# WORK INSTRUCTIONS
Copy out each line of the entries below in which the string "Grid" appears.

# MATERIAL FOR THE TASK
Segment Open

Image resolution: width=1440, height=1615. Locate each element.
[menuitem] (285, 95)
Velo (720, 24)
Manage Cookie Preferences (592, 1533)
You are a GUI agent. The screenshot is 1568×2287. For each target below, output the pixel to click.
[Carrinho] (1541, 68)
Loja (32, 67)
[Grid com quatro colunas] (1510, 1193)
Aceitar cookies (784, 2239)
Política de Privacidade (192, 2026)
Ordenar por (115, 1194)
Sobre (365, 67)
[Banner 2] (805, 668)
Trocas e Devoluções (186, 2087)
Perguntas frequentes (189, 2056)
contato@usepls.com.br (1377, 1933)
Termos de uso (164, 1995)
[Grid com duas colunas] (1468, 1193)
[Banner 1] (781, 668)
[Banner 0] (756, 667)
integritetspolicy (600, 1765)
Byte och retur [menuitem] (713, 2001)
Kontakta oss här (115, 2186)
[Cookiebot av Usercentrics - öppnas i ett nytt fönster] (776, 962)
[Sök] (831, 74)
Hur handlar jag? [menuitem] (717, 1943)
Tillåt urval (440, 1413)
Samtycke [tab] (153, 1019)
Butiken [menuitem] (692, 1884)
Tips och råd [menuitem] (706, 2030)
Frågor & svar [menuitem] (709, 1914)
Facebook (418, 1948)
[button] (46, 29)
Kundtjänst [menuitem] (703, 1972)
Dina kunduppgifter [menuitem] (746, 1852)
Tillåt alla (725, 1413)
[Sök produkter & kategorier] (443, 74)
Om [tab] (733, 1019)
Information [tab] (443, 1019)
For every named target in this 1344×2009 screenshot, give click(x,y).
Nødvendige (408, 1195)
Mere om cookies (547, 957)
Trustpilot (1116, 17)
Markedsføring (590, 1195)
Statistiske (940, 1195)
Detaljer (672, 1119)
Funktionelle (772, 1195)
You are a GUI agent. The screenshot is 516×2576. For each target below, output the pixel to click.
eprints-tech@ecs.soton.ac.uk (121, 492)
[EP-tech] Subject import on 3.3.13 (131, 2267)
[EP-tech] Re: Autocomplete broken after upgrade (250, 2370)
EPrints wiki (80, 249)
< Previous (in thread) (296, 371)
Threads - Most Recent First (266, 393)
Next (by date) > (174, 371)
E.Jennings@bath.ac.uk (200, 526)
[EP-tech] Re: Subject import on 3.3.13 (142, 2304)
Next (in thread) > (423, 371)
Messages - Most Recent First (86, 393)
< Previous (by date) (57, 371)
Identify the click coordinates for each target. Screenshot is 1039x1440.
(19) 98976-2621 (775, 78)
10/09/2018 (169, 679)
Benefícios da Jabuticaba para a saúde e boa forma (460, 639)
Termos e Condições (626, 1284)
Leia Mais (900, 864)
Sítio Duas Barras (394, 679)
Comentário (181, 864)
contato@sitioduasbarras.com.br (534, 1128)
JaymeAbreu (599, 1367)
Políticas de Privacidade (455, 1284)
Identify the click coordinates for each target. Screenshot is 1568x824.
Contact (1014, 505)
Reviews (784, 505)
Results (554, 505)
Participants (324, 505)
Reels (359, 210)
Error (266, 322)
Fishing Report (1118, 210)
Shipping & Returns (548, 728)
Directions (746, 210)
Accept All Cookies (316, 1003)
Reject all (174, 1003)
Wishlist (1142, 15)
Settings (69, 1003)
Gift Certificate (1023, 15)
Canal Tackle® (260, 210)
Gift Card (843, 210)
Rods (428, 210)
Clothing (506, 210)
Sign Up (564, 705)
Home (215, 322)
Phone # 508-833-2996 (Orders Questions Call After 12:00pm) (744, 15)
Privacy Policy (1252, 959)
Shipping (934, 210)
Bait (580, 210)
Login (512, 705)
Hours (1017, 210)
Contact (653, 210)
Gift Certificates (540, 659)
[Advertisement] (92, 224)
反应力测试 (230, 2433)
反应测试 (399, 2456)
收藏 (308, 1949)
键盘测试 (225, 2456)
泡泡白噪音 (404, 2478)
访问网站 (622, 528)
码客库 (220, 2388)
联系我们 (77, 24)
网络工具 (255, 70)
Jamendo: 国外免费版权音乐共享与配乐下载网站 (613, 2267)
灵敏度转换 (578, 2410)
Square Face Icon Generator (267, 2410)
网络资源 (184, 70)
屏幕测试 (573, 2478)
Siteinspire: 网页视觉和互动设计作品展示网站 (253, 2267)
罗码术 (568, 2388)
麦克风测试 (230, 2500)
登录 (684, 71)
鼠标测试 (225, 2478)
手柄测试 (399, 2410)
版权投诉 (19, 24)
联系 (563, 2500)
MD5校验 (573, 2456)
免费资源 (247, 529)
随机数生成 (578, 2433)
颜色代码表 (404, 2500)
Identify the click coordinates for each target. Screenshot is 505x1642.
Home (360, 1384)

Segment Closed

# RESPONSE TO THE EXERCISE
[Grid com quatro colunas] (1510, 1193)
[Grid com duas colunas] (1468, 1193)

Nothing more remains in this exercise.